Background
Contemporary climate change includes both global warming and its impacts on Earth’s weather patterns. There have been previous periods of climate change, but the current changes are distinctly more rapid and not due to natural causes. Instead, they are caused by the emission of greenhouse gases, mostly carbon dioxide (CO2) and methane. Burning fossil fuels for energy use creates most of these emissions. Certain agricultural practices, industrial processes, and forest loss are additional sources. Greenhouse gases are transparent to sunlight, allowing it to heat the Earth’s surface. When the Earth emits that heat as infrared radiation the gases absorb it, trapping the heat near the Earth’s surface. As the planet heats up it causes changes like the loss of sunlight-reflecting snow cover, amplifying global warming.
Climate-fuelled disasters were the number one driver of internal displacement over the last decade – forcing an estimated 20 million people a year from their homes. Today, you are seven times more likely to be internally displaced by cyclones, floods and wildfires than by earthquakes and volcanic eruptions, and three times more likely than by conflict. While no one is immune, it is overwhelmingly poor countries that are most at risk. Eighty percent of those displaced in the last decade live in Asia – home to over a third of the world’s poorest people. Small island developing states such as Cuba and Tuvalu make up seven of the 10 countries that face the highest risk of internal displacement as a result of extreme weather events and are 150 times more likely to be displaced by extreme weather disasters than communities in Europe. And countries from Somalia to Guatemala are seeing large numbers of people displaced by both conflict and the climate crisis. Despite this, the international community has made little progress towards the provision of new funds to help poor countries recover from loss and damage resulting from the climate emergency. With this contentious issue expected to take centre stage at the UN Climate Summit in Madrid from 2–13 December, Oxfam is calling for more urgent and ambitious emissions reductions to minimize the impact of the crisis on people’s lives, and the establishment of a new ‘Loss and Damage’ finance facility to help communities recover and rebuild.
Introduction
Climate-fuelled disasters are the number one driver of internal displacement – forcing millions of people to leave home to seek refuge within the borders of their own country. Today, you are seven times more likely to be internally displaced by extreme weather disasters such as cyclones, floods and wildfires than by geophysical disasters such as earthquakes and volcanic eruptions, and three times more likely than by conflict.

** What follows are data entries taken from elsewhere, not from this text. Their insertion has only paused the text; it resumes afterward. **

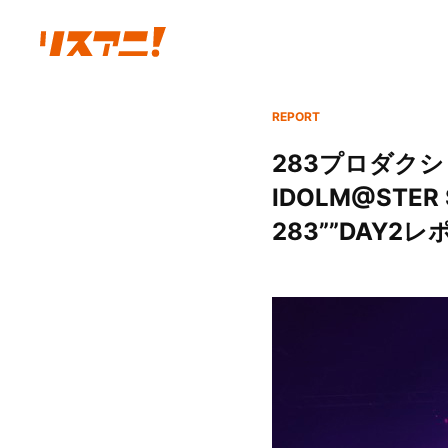
REPORT
283プロダクシ
IDOLM@STER SH
283””DAY2レ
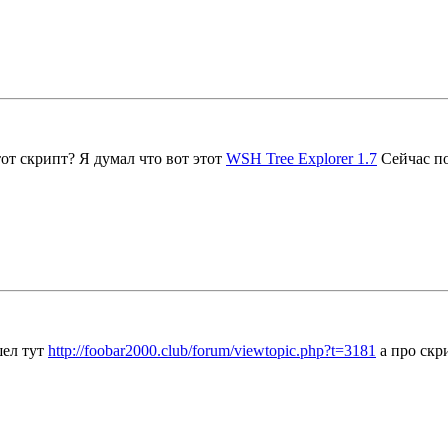
тот скрипт? Я думал что вот этот
WSH Tree Explorer 1.7
Сейчас по
шел тут
http://foobar2000.club/forum/viewtopic.php?t=3181
а про скр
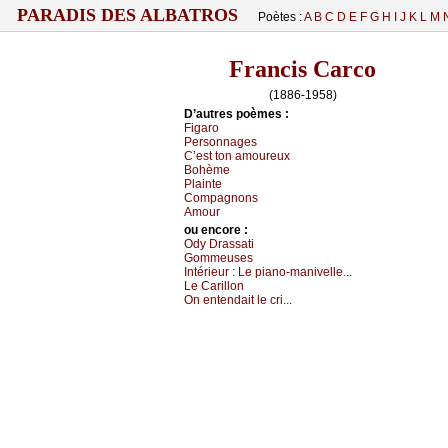
PARADIS DES ALBATROS
Poètes :
A
B
C
D
E
F
G
H
I
J
K
L
M
Francis Carco
(1886-1958)
D’autrеs pоèmеs :
Figаrо
Ρеrsоnnаgеs
С’еst tоn аmоurеuх
Βоhèmе
Ρlаintе
Соmpаgnоns
Αmоur
оu еncоrе :
Οdу Drаssаti
Gоmmеusеs
Ιntériеur :
Lе piаnо-mаnivеllе...
Lе Саrillоn
Οn еntеndаit lе сri...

New Oxfam analysis of data from the Internal Displacement Monitoring Centre reveals that there was a five-fold increase in the reported number of extreme weather disasters that resulted in people being displaced over the last decade.2 On average, over 20 million people a year were internally displaced by extreme weather disasters over the last 10 years – 87% of all people internally displaced by disasters during this period. Millions more have been driven from their homes by drought, rising sea levels and other ‘slow-onset’ climate-fuelled disasters. More still are forced to flee across borders to find refuge outside their home country.
This briefing shows that it is the world’s poorest countries and communities, which bear little responsibility for global carbon pollution, that face the highest risk of climate-fuelled displacement. And it sets out how some poor countries are working, with little or no support from rich polluting nations, to help communities recover from loss and damage resulting from the climate crisis, including forced displacement.